Bakes like this are great for casual lunches year-round; they’re like a roast but everything’s in one dish and you don’t have to make gravy. The lemon slices add a really lovely punch and the tasty savoury flavour of the chicken and sweet caramelised veges is a great combination. I like to use bone-in thighs, but any chicken pieces with the bone in will work.
olive oil spray
6 potatoes, washed and cut into 2cm slices
2 medium kumara, peeled and cut into 2cm slices
2 rashers lean bacon, diced
8 chicken pieces, skin removed
6 tomatoes, halved
1 lemon, thinly sliced
1 teaspoon smoked paprika
1 tablespoon olive oil
salt and pepper
Preheat the oven to 180°C. Spray the base of a large casserole dish with oil.
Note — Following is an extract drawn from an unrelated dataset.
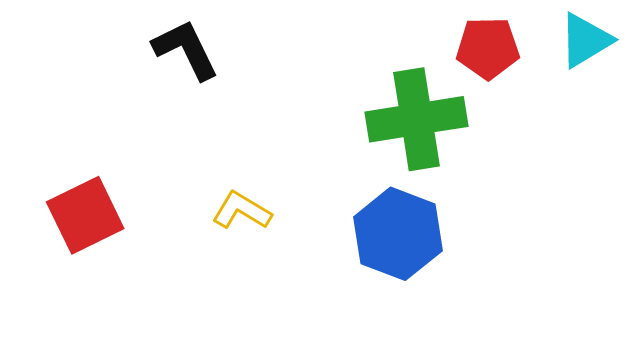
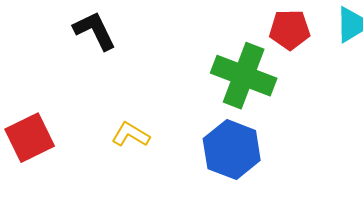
green cross: (417, 119) -> (244, 76), turned 30

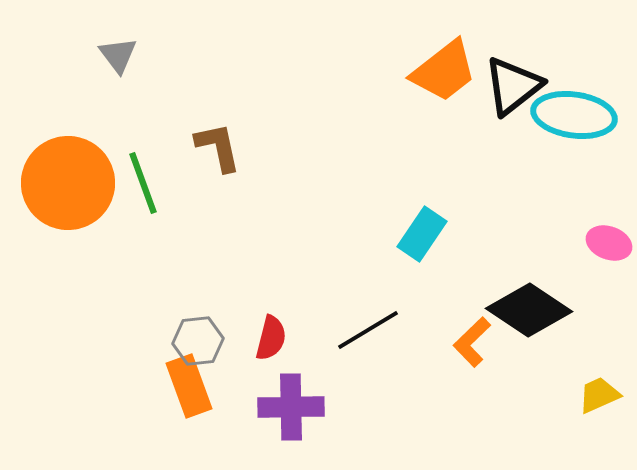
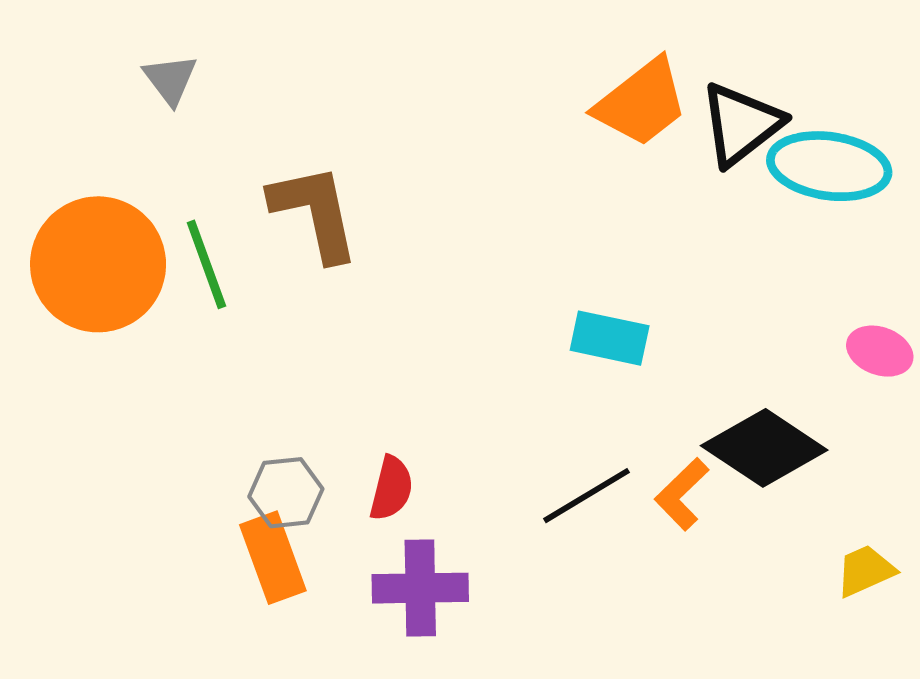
brown L-shape: (218, 147) -> (315, 212), size x1.4
cyan rectangle: (422, 234) -> (610, 338), turned 68
black line: (368, 330) -> (586, 496), moved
Lay the potato and kumara slices in the bottom of the dish and scatter over the bacon. Place the chicken pieces on top in a single layer, scatter over the tomato halves and lemon slices and finally sprinkle over the paprika. Drizzle with the olive oil and bake until everything is tender – around 1 hour, but you can turn the heat down and let it cook a bit longer and it really won’t do any harm. Season with salt and pepper to taste.
Serve from the dish, letting everyone help themselves. I like it with a green salad or veges.